The 18th anniversary of the 2003 U.S. invasion of Iraq came and went last month with little fanfare.
Perhaps it’s unsurprising: One does not particularly care to celebrate the launch of our country’s second-longest war, which has spilled so much blood and treasure and accomplished so little good.
Unfortunately, the decency of eschewing untoward celebration does not yet extend to ending this untoward war altogether. But the Biden administration now has an opportunity for exactly that: Strategic dialogues between Washington and Baghdad took place on Wednesday, and while the White House framed the talks as a broad “opportunity to discuss our mutual interests across a range of fields from security to culture, trade, and climate,” Iraqi Prime Minister Mustafa al-Kadhimi advocated a more straightforward goal: Ending U.S. military action in his country.
The Biden White House says U.S. “coalition forces are in Iraq solely for the purpose of training and advising Iraqi forces to ensure that ISIS cannot reconstitute,” but that’s hardly a credible claim. “Iran policy has simply taken over Iraq policy,” Douglas Silliman, who was U.S. ambassador to Iraq from 2016 to 2019, told The Atlantic last year. Former President Donald Trump infamously said he wanted to keep U.S. troops in Iraq “to watch” Iran, and President Biden has already shown himself similarly willing to engage in proxy conflict with Iran in Iraq and neighboring Syria.

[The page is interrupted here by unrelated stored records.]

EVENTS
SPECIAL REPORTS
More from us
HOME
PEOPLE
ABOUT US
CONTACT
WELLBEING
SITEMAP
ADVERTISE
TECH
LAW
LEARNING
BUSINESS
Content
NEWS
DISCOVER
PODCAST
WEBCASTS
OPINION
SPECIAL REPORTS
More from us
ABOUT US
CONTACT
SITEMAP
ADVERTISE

This is exactly the wrong calculation. Maintaining a U.S. military presence in Iraq (and elsewhere in the Middle East, not least Afghanistan) means constant vulnerability to escalation with Iran, and it complicates Biden’s purported diplomatic goals instead of easing his path to them. “Troops in Iraq and Syria serve as a tripwire, perhaps by design, that can derail attempts at diplomacy at unpredictable times,” observes Defense Priorities fellow Richard Hanania. “Even if President Biden and his top officials are able to avoid any major confrontations that escalate to all-out war … a future administration that wants to undo diplomatic gains will have a ready excuse to do so.”

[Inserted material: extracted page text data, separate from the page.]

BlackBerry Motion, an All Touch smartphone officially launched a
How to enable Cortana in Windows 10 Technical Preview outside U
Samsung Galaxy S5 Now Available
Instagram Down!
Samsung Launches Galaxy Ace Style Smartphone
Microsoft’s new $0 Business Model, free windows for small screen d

Prolonging the war in Iraq is also a bad idea in its own right: It’s a “forever war” of the sort Biden pledged to end. It has no plausible path to any resolution that might fairly be dubbed “victory.” It does not make Americans safer and indicates no capability of imposing stability or democracy in Iraq. It has inflicted obscene suffering on the Iraqi people—particularly the Christian minority—and undermined regional security instead of enhancing it.